(Data entries)
------------------------------------------------

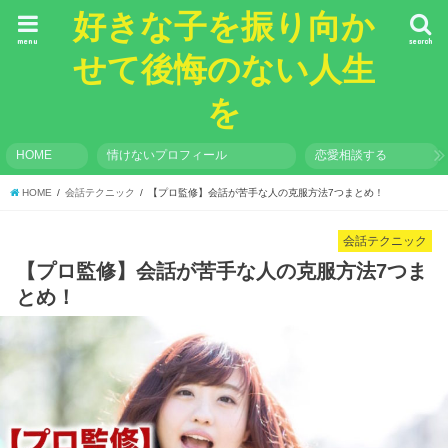
好きな子を振り向か
menu
search
せて後悔のない人生
を
HOME
情けないプロフィール
恋愛相談する
HOME
会話テクニック
【プロ監修】会話が苦手な人の克服方法7つまとめ！
会話テクニック
【プロ監修】会話が苦手な人の克服方法7つま
とめ！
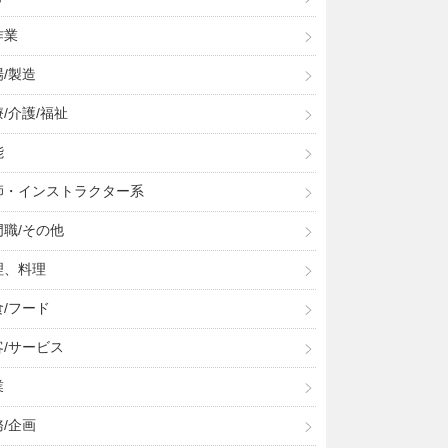
作業
/製造
/介護/福祉
能
師・インストラクター系
門職/その他
理、料理
食/フード
客/サービス
業
/企画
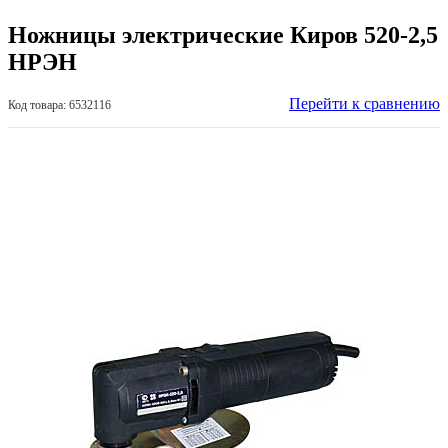
Ножницы электрические Киров 520-2,5
НРЭН
Перейти к сравнению
Код товара: 6532116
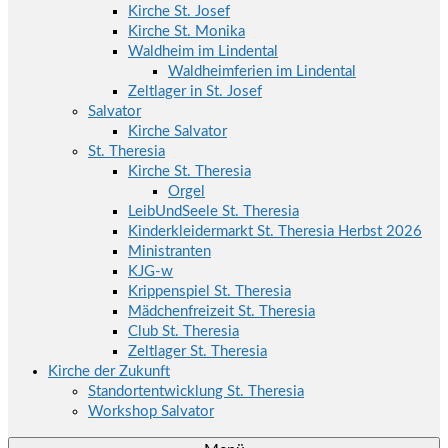
Kirche St. Josef
Kirche St. Monika
Waldheim im Lindental
Waldheimferien im Lindental
Zeltlager in St. Josef
Salvator
Kirche Salvator
St. Theresia
Kirche St. Theresia
Orgel
LeibUndSeele St. Theresia
Kinderkleidermarkt St. Theresia Herbst 2026
Ministranten
KJG-w
Krippenspiel St. Theresia
Mädchenfreizeit St. Theresia
Club St. Theresia
Zeltlager St. Theresia
Kirche der Zukunft
Standortentwicklung St. Theresia
Workshop Salvator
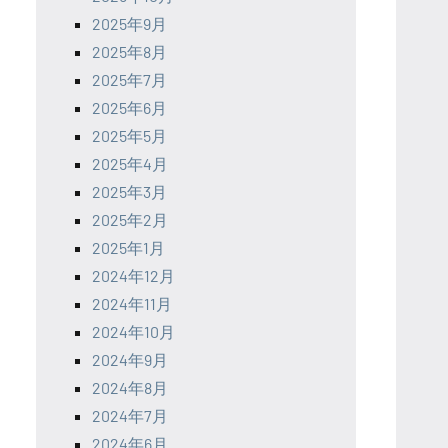
2025年9月
2025年8月
2025年7月
2025年6月
2025年5月
2025年4月
2025年3月
2025年2月
2025年1月
2024年12月
2024年11月
2024年10月
2024年9月
2024年8月
2024年7月
2024年6月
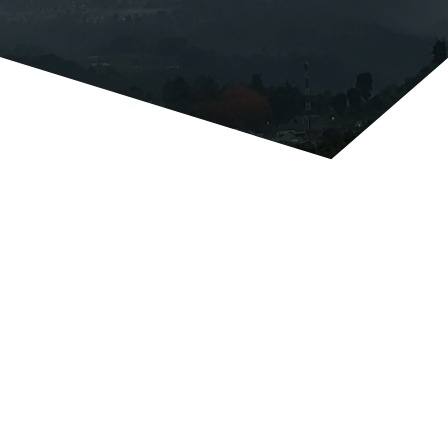
Sejak dirintis pada tahun 2004 dan secara
resmi berdiri di tahun 2006, Rumah Belajar
Semi Palar dibangun dalam spirit inovasi
pendidikan. Pembelajaran Tematik Terpadu
sudah kami gulirkan sejak tahun 2006 di
jenjang SD. Di tahun 2012 kami merintis
kurikulum jenjang SMP dengan pendekatan
Pembelajaran Berbasis Projek (Project Based
Learning). Literasi dan pendidikan yang
berfokus pada pembangunan karakter kami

------------------------------------------------

**Brief:**
From the records above, transcribe exactly the lines starting at the one containing "Mädchenfreizeit St. Theresia" and ending at the one containing "pendidikan. Pembelajaran Tematik Terpadu". Skip the pictures.

**Output below:**
Mädchenfreizeit St. Theresia
Club St. Theresia
Zeltlager St. Theresia
Kirche der Zukunft
Standortentwicklung St. Theresia
Workshop Salvator
2025年9月
2025年8月
2025年7月
2025年6月
2025年5月
2025年4月
2025年3月
2025年2月
2025年1月
2024年12月
2024年11月
2024年10月
2024年9月
2024年8月
2024年7月
2024年6月
Sejak dirintis pada tahun 2004 dan secara
resmi berdiri di tahun 2006, Rumah Belajar
Semi Palar dibangun dalam spirit inovasi
pendidikan. Pembelajaran Tematik Terpadu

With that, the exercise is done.